== Exercise input ==
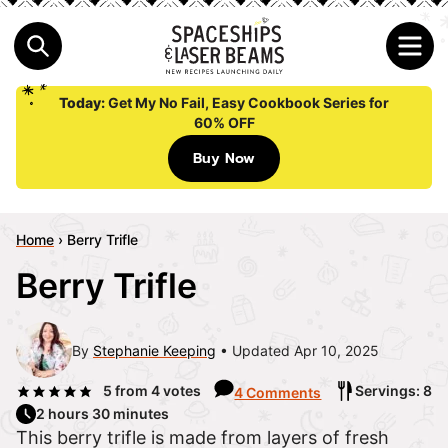
Today:
Get My No Fail, Easy Cookbook Series for
60% OFF
Buy Now
Home
›
Berry Trifle
Berry Trifle
By
Stephanie Keeping
Updated Apr 10, 2025
5
from
4
votes
Servings: 8
4 Comments
2 hours 30 minutes
This berry trifle is made from layers of fresh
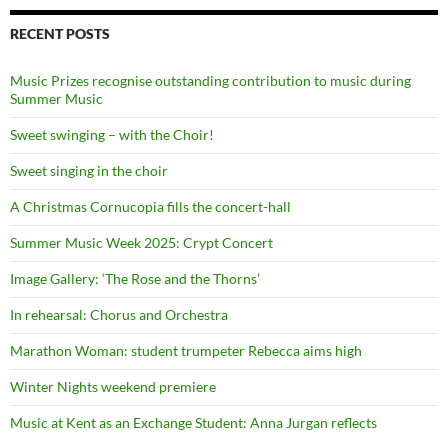
RECENT POSTS
Music Prizes recognise outstanding contribution to music during
Summer Music
Sweet swinging – with the Choir!
Sweet singing in the choir
A Christmas Cornucopia fills the concert-hall
Summer Music Week 2025: Crypt Concert
Image Gallery: ‘The Rose and the Thorns’
In rehearsal: Chorus and Orchestra
Marathon Woman: student trumpeter Rebecca aims high
Winter Nights weekend premiere
Music at Kent as an Exchange Student: Anna Jurgan reflects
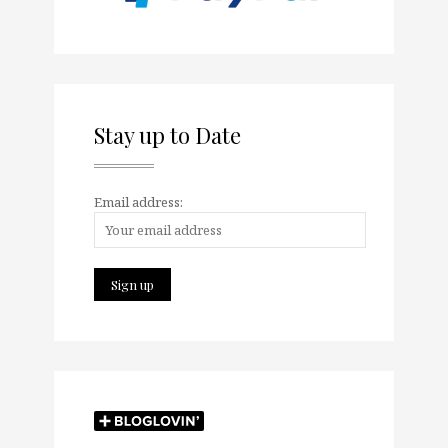
Stay up to Date
Email address:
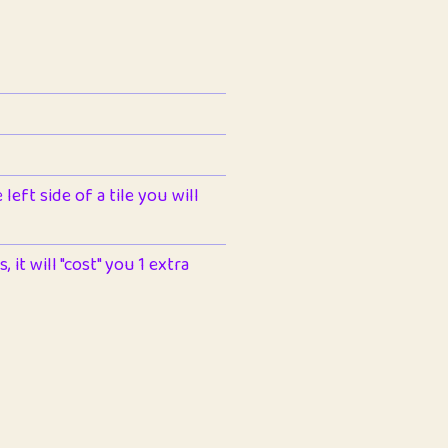
left side of a tile you will
 it will "cost" you 1 extra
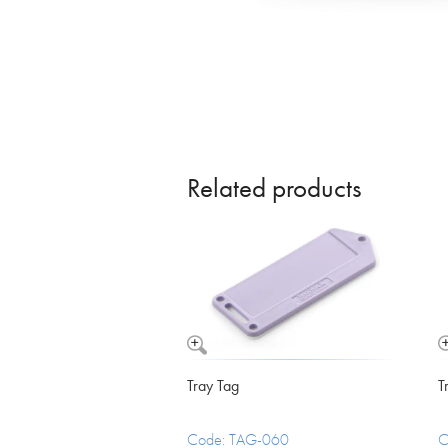
Vomit Bowls
Related products
Tray Tag
T
Code: TAG-060
C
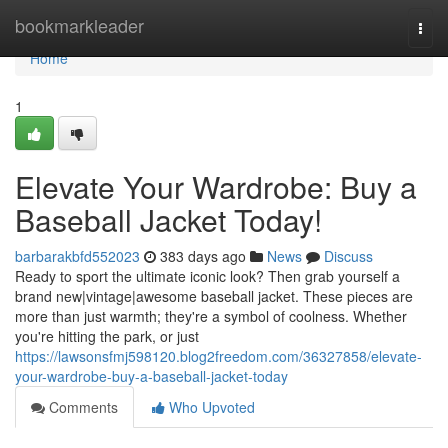
Home
bookmarkleader
Togg
navi
Home
1
Elevate Your Wardrobe: Buy a
Baseball Jacket Today!
barbarakbfd552023
383 days ago
News
Discuss
Ready to sport the ultimate iconic look? Then grab yourself a
brand new|vintage|awesome baseball jacket. These pieces are
more than just warmth; they're a symbol of coolness. Whether
you're hitting the park, or just
https://lawsonsfmj598120.blog2freedom.com/36327858/elevate-
your-wardrobe-buy-a-baseball-jacket-today
Comments
Who Upvoted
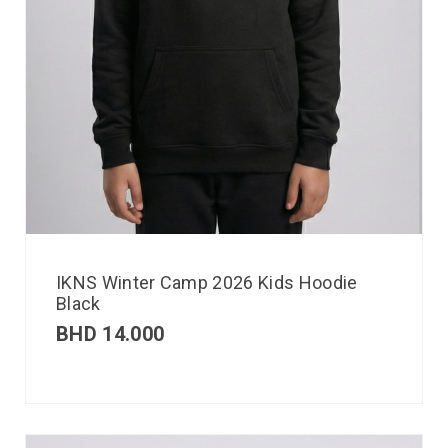
IKNS Winter Camp 2026 Kids Hoodie
Black
BHD
14.000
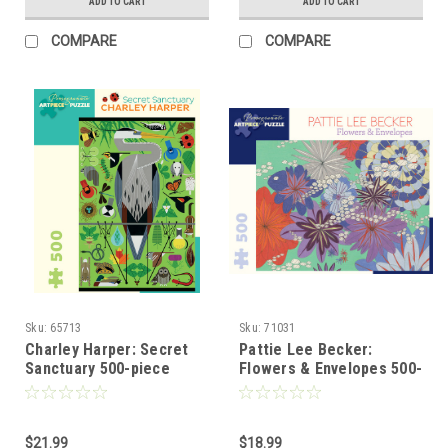
ADD TO CART
ADD TO CART
COMPARE
COMPARE
Sku:
65713
Sku:
71031
Charley Harper: Secret
Pattie Lee Becker:
Sanctuary 500-piece
Flowers & Envelopes 500-
Jigsaw Puzzle
piece Jigsaw Puzzle
$21.99
$18.99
===
## Work request
Show every line in the listing above that carries the word "just".

## Written answer
more than just warmth; they're a symbol of coolness. Whether
you're hitting the park, or just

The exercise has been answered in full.